Turkey “allows” Kurdish in court, still prosecutes Kurds unfairly
24 January, Istanbul: Turkey’s parliament fulfilled a long-standing promise to decriminalize the use of the Kurdish language during Turkish court trials after an intense debate between nationalist politicians and members of the pro-Kurdish Peace and Democracy Party (BDP). The law, which passed 238-41, allows the use of Kurdish in court, but comes with drawbacks. According to the new law, Kurdish is allowed if the defendant speaks it better than Turkish. Kurdish is only allowed during the court proceedings, not during legal procedures before and after.
Nonetheless, the move has been welcomed by many Kurdish citizens who were constantly disenfranchised by the prohibition of Kurdish in court. A Kurdish citizen on trial for allegedly being part of the KCK was the first to benefit from the new law, when a court in Diyarbakir unanimously voted yesterday to allow the defendant Ali Şimşek to use his mother tongue.

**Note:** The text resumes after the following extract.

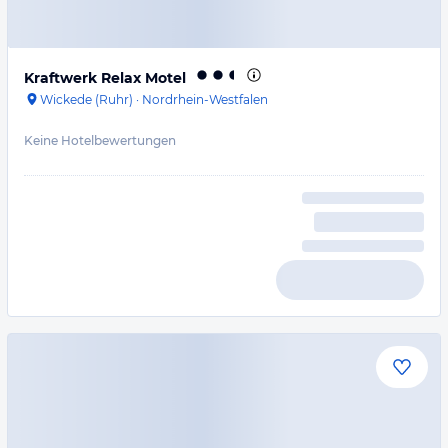
Kraftwerk Relax Motel
Wickede (Ruhr)
·
Nordrhein-Westfalen
Keine Hotelbewertungen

The right to use Kurdish in court has come after a long and defiant battle on behalf of Kurdish prisoners and activists. One of the central demands of the thousands of Kurdish prisoners who were on an extended hunger strike last year was the right to use Kurdish in court, and it was only after the hunger strike that negotiations began to change the laws regarding its use. The prohibition has been lifted only after thousands of Kurds have already been disenfranchised in the Turkish court system by the denial of their right to use Kurdish and express themselves freely.

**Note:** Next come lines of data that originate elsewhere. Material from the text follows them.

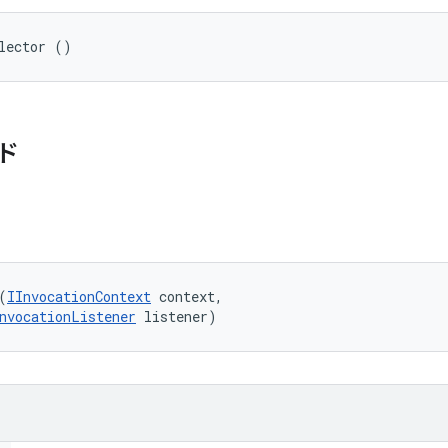
lector ()
ド
(
IInvocationContext
 context, 

nvocationListener
 listener)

Turkey’s limitations on the use of Kurdish is a long standing tactic to repress the Kurdish identity. However, the fact remains that even though defendants are now allowed to speak Kurdish in court, many of those Kurds shouldn’t be in court to begin with. The Turkish justice system is hardly more just because it allows defendants to speak their own language; in order to truly prove that it is willing to reform, Turkey must stop unfairly targeting Kurds to begin with.